• Exercise:
Below are the entries. Transcribe exactly the lines from the one with "special memories and" through the one with "special significance for", ends included, and leave out all others.

[Records from a data source]
'''

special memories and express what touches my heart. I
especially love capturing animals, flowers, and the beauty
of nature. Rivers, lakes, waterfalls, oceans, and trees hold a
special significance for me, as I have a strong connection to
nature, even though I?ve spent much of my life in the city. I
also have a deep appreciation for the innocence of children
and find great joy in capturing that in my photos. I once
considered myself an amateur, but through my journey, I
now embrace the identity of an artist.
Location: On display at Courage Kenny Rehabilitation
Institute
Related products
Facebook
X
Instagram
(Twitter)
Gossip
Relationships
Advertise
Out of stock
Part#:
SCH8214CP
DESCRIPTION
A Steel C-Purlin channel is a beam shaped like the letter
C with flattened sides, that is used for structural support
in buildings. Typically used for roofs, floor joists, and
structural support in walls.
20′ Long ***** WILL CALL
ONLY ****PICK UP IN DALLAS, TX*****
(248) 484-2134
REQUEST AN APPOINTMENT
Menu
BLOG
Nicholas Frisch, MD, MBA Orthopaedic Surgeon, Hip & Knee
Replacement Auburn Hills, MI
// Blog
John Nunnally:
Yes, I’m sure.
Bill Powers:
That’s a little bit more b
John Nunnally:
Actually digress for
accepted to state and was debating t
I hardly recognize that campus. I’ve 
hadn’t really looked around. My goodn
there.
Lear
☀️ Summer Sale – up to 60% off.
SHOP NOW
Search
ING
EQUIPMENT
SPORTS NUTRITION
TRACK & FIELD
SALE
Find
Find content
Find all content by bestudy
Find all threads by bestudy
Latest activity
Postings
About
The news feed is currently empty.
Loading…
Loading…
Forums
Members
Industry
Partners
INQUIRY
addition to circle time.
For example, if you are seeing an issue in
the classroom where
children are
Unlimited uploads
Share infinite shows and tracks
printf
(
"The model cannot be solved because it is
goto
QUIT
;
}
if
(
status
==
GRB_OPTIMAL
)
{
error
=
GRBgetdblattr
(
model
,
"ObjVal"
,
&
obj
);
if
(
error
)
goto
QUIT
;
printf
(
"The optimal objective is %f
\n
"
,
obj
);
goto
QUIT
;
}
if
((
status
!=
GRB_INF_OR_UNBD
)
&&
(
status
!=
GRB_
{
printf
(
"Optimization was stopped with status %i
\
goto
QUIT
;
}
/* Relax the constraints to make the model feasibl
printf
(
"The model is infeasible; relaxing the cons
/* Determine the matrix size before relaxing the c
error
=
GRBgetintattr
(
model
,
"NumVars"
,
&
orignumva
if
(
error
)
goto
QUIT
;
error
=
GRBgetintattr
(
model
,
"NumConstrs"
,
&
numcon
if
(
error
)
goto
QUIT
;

'''
'''

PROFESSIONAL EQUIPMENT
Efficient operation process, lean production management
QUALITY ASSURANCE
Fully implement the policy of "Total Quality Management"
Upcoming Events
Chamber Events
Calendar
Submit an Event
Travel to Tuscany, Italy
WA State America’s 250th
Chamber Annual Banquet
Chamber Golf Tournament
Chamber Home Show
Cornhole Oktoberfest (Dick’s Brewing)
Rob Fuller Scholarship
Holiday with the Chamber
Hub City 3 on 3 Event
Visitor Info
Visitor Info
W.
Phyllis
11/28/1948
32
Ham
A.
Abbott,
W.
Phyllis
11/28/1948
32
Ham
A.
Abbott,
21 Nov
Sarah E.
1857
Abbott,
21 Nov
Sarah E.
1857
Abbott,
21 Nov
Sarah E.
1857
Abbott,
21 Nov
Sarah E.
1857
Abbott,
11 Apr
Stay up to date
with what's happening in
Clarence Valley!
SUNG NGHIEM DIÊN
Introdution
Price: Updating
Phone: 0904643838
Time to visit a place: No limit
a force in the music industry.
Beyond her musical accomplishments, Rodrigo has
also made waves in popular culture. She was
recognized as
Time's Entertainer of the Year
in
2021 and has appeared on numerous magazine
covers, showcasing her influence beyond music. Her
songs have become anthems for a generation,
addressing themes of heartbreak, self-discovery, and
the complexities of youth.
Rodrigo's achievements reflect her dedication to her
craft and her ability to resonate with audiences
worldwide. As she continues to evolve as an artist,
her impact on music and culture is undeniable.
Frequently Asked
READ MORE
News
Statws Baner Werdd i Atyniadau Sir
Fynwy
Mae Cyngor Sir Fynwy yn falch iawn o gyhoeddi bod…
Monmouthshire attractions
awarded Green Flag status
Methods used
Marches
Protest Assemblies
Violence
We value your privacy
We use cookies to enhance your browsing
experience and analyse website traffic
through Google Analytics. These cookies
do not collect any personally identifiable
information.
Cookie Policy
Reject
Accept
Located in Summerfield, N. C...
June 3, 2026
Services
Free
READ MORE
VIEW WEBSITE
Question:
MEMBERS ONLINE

'''
'''

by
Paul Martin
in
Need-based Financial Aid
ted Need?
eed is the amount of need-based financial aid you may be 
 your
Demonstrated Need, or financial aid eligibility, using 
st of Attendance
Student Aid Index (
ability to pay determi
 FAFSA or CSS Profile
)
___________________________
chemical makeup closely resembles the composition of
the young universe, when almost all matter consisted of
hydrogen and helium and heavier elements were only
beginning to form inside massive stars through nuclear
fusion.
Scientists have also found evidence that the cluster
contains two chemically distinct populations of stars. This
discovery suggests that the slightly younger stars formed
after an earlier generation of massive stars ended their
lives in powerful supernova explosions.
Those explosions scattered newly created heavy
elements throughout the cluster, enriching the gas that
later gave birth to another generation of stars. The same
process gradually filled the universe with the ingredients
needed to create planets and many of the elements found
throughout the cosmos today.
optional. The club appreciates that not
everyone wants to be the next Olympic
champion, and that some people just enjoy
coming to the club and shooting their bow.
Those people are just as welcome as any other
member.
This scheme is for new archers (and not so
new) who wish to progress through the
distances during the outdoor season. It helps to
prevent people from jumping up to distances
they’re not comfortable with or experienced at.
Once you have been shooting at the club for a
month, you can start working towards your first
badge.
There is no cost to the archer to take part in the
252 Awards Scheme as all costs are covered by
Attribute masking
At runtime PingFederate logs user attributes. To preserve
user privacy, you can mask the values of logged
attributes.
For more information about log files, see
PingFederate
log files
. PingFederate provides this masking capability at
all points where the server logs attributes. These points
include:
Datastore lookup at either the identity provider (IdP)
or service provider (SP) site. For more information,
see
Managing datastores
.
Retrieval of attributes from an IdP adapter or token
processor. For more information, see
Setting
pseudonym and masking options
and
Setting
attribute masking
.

'''

• Your response:
special memories and express what touches my heart. I
especially love capturing animals, flowers, and the beauty
of nature. Rivers, lakes, waterfalls, oceans, and trees hold a
special significance for me, as I have a strong connection to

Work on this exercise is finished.